START Task input
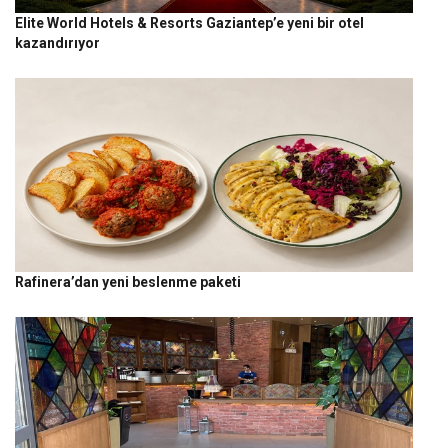
Elite World Hotels & Resorts Gaziantep’e yeni bir otel
kazandırıyor
Rafinera’dan yeni beslenme paketi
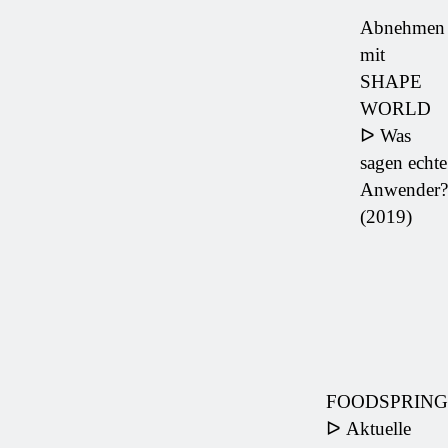
Abnehmen
mit
SHAPE
WORLD
ᐅ Was
sagen echte
Anwender?
(2019)
FOODSPRING
ᐅ Aktuelle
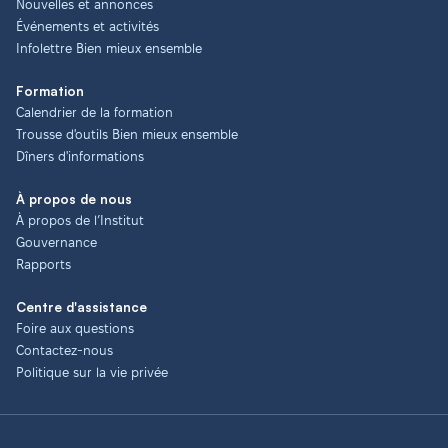
Nouvelles et annonces
Événements et activités
Infolettre Bien mieux ensemble
Formation
Calendrier de la formation
Trousse d'outils Bien mieux ensemble
Dîners d'informations
À propos de nous
À propos de l’Institut
Gouvernance
Rapports
Centre d'assistance
Foire aux questions
Contactez-nous
Politique sur la vie privée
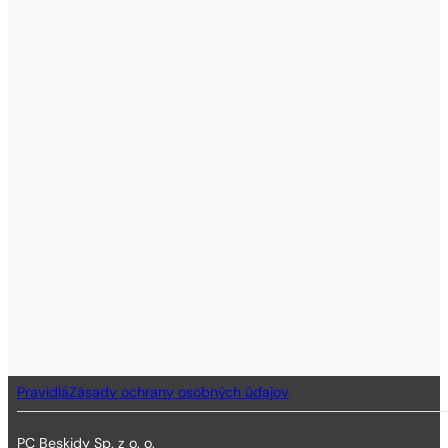
Pravidlá
Zásady ochrany osobných údajov
PC Beskidy Sp. z o. o.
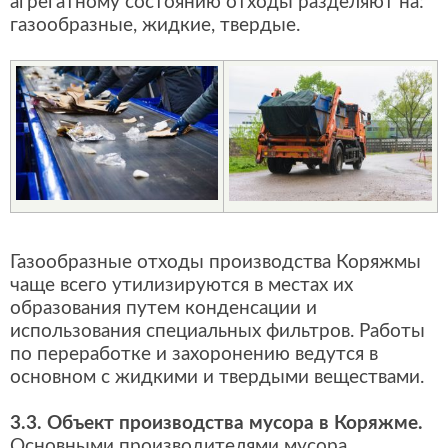
агрегатному состоянию отходы разделяют на:
газообразные, жидкие, твердые.
Газообразные отходы производства Коряжмы
чаще всего утилизируются в местах их
образования путем конденсации и
использования специальных фильтров. Работы
по переработке и захоронению ведутся в
основном с жидкими и твердыми веществами.
3.3. Объект производства мусора в Коряжме.
Основными производителями мусора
END Task input
# What you are asked to do:
Transcribe the records above exactly, omitting every picture they contain.

# Solution below:
Elite World Hotels & Resorts Gaziantep’e yeni bir otel
kazandırıyor
Rafinera’dan yeni beslenme paketi
Abnehmen
mit
SHAPE
WORLD
ᐅ Was
sagen echte
Anwender?
(2019)
FOODSPRING
ᐅ Aktuelle
Nouvelles et annonces
Événements et activités
Infolettre Bien mieux ensemble
Formation
Calendrier de la formation
Trousse d'outils Bien mieux ensemble
Dîners d'informations
À propos de nous
À propos de l’Institut
Gouvernance
Rapports
Centre d'assistance
Foire aux questions
Contactez-nous
Politique sur la vie privée
Pravidlá
Zásady ochrany osobných údajov
PC Beskidy Sp. z o. o.
агрегатному состоянию отходы разделяют на:
газообразные, жидкие, твердые.
Газообразные отходы производства Коряжмы
чаще всего утилизируются в местах их
образования путем конденсации и
использования специальных фильтров. Работы
по переработке и захоронению ведутся в
основном с жидкими и твердыми веществами.
3.3. Объект производства мусора в Коряжме.
Основными производителями мусора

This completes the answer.